At the sudden impact, icicles fell from the gutter and shattered on the porch around them. Meanwhile, the vulture’s eyes went wide with mortal fear. Kyra had her by the throat and wasn’t letting go. As the redheaded woman struggled for breath, Kyra snarled, “If you want to survive the day, you’ll keep your claws off me.”

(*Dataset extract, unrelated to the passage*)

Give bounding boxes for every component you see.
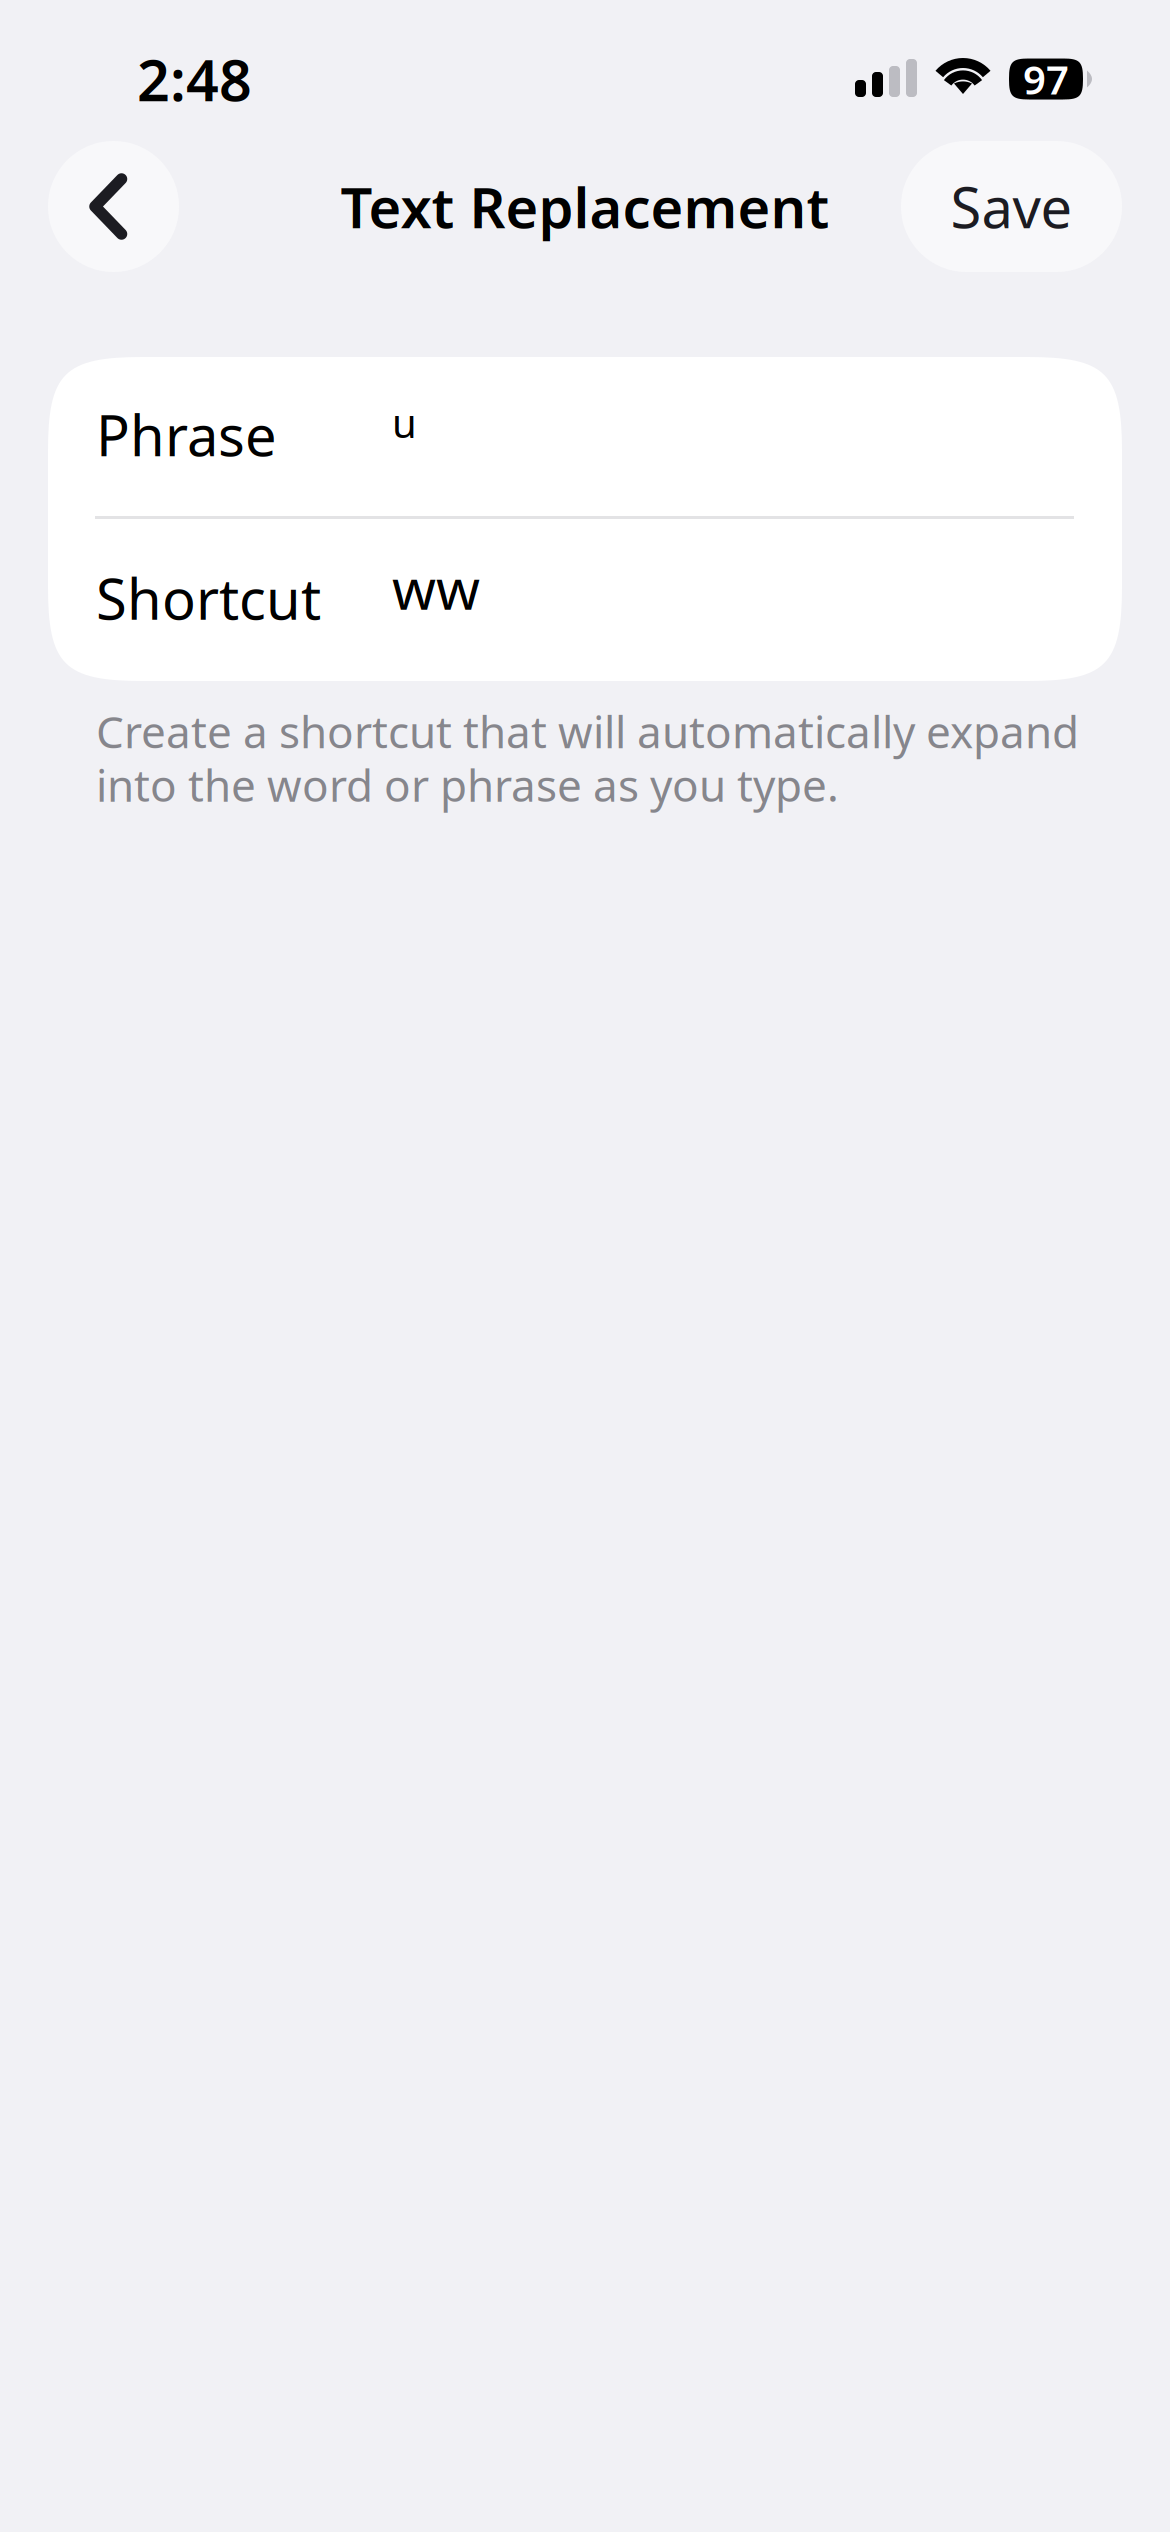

The vulture’s scarlet lips parted in surprise, then curled into a malicious smile. “You wouldn’t harm me, Kyra,” she choked out. “I’m under your father’s protection.” Kyra’s grasp loosened a little and the vulture brought her face so close Kyra could smell her carrion breath. The vulture’s eyes lit up with an almost sexual thrill. “Besides, little nymph, Ares commands you to submit to me.”

“Maybe some other time,” Kyra said, letting go of the filthy creature.

The irony was that Kyra never saw the gun. She’d already spun for the open door—ready to slam it in the vulture’s face—when she felt the cold muzzle against her side. “Don’t be a tease,” the vulture said, poking Kyra with the pistol and shoving her back into the house.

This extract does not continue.